Customer Growth. SJG added
approximately 7,600 new customers over the last 12 months and now
serves approximately 409,000 customers. SJG’s 1.7% customer growth
rate compares favorably to the peer average and remains driven by
gas conversions from alternate fuels such as oil and propane, and
new construction.
Infrastructure Modernization.
Through infrastructure replacement programs, SJG enhances the
safety and reliability of our system while earning our authorized
utility return on approved investments in a timely manner. SJG's
Accelerated Infrastructure Replacement Program (AIRP II) authorized
investment of $302.5 million from 2016-2021 for infrastructure
replacement upgrades. Our investment of approximately $69 million
from July 2020 to September 2021 is anticipated to be rolled into
rates on January 1, 2022. SJG's Storm Hardening and Reliability
Program (SHARP) authorized investment of $100 million from
2018-2021 for four projects to enhance the safety, redundancy and
resiliency of the distribution system along our coastal
communities. Our investment of approximately $23 million from July
2020 to June 2021 was rolled into rates on October 1, 2021.
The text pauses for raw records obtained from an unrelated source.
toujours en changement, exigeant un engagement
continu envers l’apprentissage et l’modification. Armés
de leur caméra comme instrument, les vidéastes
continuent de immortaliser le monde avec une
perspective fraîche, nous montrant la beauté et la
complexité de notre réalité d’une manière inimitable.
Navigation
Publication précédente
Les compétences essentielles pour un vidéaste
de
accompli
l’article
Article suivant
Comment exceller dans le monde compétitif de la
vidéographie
IIP Proposal. In November 2020,
SJG filed a request with the BPU for approval of an Infrastructure
Investment Program (IIP) that would accelerate planned capital
expenditures to enhance the delivery of safe, reliable, affordable
natural gas, create jobs, and support the State’s environmental
goals. Under the proposed five-year program, SJG will invest
approximately $742.5 million to replace 825 miles of aging steel
mains and install excess flow valves on new service lines. These
enhancements ensure the continued safety and reliability of SJG's
system. Settlement discussions continue to progress toward a final
resolution.
Energy Efficiency. Through
energy efficiency programs, SJG advances New Jersey’s clean energy
goals in a manner that benefits customers, the environment and the
State’s green economy while recovering our investments in a timely
manner. SJG's energy efficiency program, as approved by the BPU in
April 2021, authorizes investment of $133.2 million from July 1,
2021 to June 30, 2024. Our investment of approximately $40 million
from July 2021 to June 2022 commenced recovery in July 2021.
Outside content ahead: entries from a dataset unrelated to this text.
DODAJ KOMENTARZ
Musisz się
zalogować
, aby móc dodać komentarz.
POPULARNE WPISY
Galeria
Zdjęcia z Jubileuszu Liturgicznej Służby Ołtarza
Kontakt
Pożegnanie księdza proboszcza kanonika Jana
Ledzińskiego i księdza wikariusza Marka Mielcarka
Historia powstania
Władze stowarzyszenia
Redundancy. In August, the BPU
approved SJG's engineering and route proposal to construct system
upgrades in support of a planned 2.0+ Bcf liquefied natural gas
(LNG) facility. This project is critically important to ensure
service is not interrupted to our customers in the event of a
significant outage, either behind our city gate, or on one of the
two interstate pipelines that serve the SJG system.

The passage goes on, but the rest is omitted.